Your answer should be the lines of the listing that contain the word "formação".

--- Information given ---

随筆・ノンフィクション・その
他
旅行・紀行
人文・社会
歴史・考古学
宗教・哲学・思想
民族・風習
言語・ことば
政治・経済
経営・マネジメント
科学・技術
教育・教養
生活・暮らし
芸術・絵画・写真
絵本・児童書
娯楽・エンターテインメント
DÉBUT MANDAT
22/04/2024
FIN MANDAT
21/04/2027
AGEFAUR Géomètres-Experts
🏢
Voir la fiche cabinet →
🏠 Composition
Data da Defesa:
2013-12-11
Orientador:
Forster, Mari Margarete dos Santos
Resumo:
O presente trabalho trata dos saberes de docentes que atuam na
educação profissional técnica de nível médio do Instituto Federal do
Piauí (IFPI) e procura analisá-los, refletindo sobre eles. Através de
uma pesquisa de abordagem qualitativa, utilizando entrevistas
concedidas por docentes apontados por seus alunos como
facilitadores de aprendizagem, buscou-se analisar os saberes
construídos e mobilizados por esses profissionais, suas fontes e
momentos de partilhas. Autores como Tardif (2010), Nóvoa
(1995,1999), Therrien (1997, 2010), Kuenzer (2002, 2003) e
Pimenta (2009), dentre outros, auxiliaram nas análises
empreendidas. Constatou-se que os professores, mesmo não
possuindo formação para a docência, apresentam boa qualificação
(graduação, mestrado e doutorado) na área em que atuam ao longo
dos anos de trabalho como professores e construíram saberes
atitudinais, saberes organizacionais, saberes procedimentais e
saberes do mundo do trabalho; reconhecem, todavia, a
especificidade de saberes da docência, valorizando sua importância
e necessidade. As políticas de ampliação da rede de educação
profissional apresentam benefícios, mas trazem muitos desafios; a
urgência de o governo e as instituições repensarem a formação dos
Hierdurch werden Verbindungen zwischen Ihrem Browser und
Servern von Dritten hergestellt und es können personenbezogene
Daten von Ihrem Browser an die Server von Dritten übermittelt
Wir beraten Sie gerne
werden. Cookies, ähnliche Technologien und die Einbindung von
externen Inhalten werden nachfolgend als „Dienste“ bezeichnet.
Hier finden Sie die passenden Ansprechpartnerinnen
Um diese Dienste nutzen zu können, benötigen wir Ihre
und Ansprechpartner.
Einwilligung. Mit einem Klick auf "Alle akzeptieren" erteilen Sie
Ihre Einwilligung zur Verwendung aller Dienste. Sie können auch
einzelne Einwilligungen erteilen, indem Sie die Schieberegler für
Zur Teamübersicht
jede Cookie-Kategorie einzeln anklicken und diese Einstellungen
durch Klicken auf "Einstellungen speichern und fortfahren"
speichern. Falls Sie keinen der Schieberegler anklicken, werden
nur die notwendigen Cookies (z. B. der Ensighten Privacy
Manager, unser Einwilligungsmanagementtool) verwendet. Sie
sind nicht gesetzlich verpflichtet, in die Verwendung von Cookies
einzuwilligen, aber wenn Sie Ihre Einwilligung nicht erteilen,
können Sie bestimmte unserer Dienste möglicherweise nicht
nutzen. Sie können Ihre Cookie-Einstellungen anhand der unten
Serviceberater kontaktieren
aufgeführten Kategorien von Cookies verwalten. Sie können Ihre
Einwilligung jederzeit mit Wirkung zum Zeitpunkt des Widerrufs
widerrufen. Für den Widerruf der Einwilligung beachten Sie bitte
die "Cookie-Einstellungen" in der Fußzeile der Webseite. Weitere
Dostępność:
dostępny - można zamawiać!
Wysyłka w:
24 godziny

---

__Task result__:
possuindo formação para a docência, apresentam boa qualificação
urgência de o governo e as instituições repensarem a formação dos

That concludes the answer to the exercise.